Scan the listing below for the word "studenti" and copy every line where it occurs.

>>>

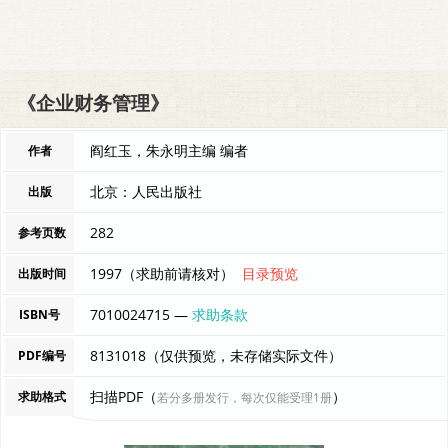
《企业财务管理》
阎红玉，朱永明主编 编者
作者
北京：人民出版社
出版
282
参考页数
1997（求助前请核对）
目录预览
出版时间
7010024715 —
求助条款
ISBN号
8131018（仅供预览，未存储实际文件）
PDF编号
扫描PDF（
）
求助格式
若分多册发行，每次仅能受理1册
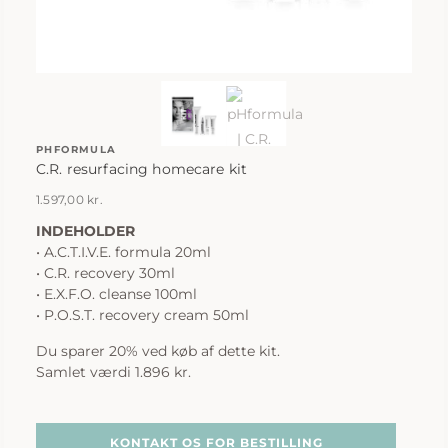
PHFORMULA
C.R. resurfacing homecare kit
1.597,00
kr.
INDEHOLDER
• A.C.T.I.V.E. formula 20ml
• C.R. recovery 30ml
• E.X.F.O. cleanse 100ml
• P.O.S.T. recovery cream 50ml
Du sparer 20% ved køb af dette kit.
Samlet værdi 1.896 kr.
KONTAKT OS FOR BESTILLING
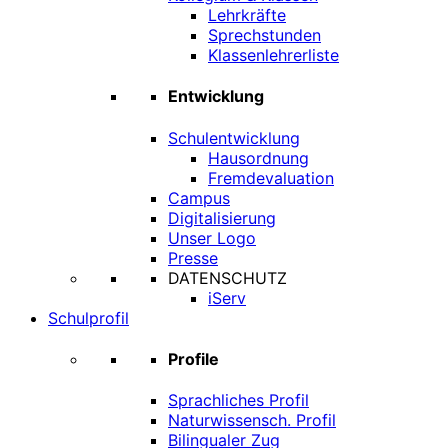
Lehrkräfte
Sprechstunden
Klassenlehrerliste
Entwicklung
Schulentwicklung
Hausordnung
Fremdevaluation
Campus
Digitalisierung
Unser Logo
Presse
DATENSCHUTZ
iServ
Schulprofil
Profile
Sprachliches Profil
Naturwissensch. Profil
Bilingualer Zug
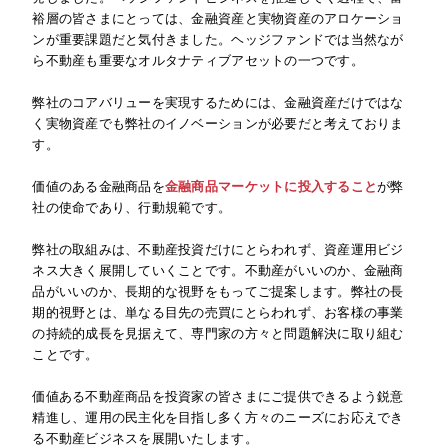
裕層の皆さまにとっては、金融資産と実物資産のアロケーショ
ンが重要課題だと気付きました。ヘッジファンドでは当然なが
ら不動産も重要なオルタナティブアセットの一つです。
弊社のコアバリューを実現するためには、金融資産だけではな
く実物資産でも弊社のイノベーションが必要だと考えておりま
す。
価値のある金融商品を
金融商品マーケットに投入すること
が弊
社の使命であり、行動規範です。
弊社の取組みは、不動産投資だけにとらわれず、資産運用ビジ
ネス大きく展開していくことです。不動産がいいのか、金融商
品がいいのか、長期的な視野をもってご提案します。弊社の長
期的視野とは、単なる目先の売買にとらわれず、お客様の事業
の持続的成長を見据えて、専門家の方々と問題解決に取り組む
ことです。
価値ある不動産商品を投資家の皆さまにご提供できるよう鋭意
精進し、運用の民主化を目指し多く方々のニーズにお応えでき
る不動産ビジネスを展開いたします。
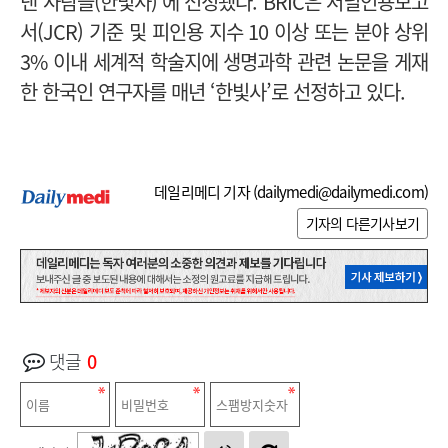
낸 사람들(한빛사)’에 선정됐다.
BRIC은 저널인용보고
서(JCR) 기준 및 피인용 지수 10 이상 또는 분야 상위
3% 이내 세계적 학술지에 생명과학 관련 논문을 게재
한 한국인 연구자를 매년 ‘한빛사’로 선정하고 있다.
데일리메디 기자 (
dailymedi@dailymedi.com
)
기자의 다른기사보기
댓글
0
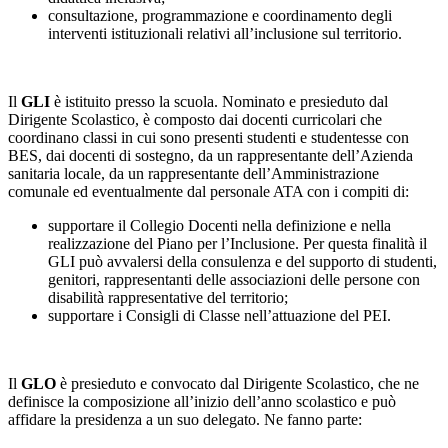
consultazione, programmazione e coordinamento degli
interventi istituzionali relativi all’inclusione sul territorio.
Il
GLI
è istituito presso la scuola. Nominato e presieduto dal
Dirigente Scolastico, è composto dai docenti curricolari che
coordinano classi in cui sono presenti studenti e studentesse con
BES, dai docenti di sostegno, da un rappresentante dell’Azienda
sanitaria locale, da un rappresentante dell’Amministrazione
comunale ed eventualmente dal personale ATA con i compiti di:
supportare il Collegio Docenti nella definizione e nella
realizzazione del Piano per l’Inclusione. Per questa finalità il
GLI può avvalersi della consulenza e del supporto di studenti,
genitori, rappresentanti delle associazioni delle persone con
disabilità rappresentative del territorio;
supportare i Consigli di Classe nell’attuazione del PEI.
Il
GLO
è presieduto e convocato dal Dirigente Scolastico, che ne
definisce la composizione all’inizio dell’anno scolastico e può
affidare la presidenza a un suo delegato. Ne fanno parte:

<<<

▶ **Solution for this exercise**
coordinano classi in cui sono presenti studenti e studentesse con
GLI può avvalersi della consulenza e del supporto di studenti,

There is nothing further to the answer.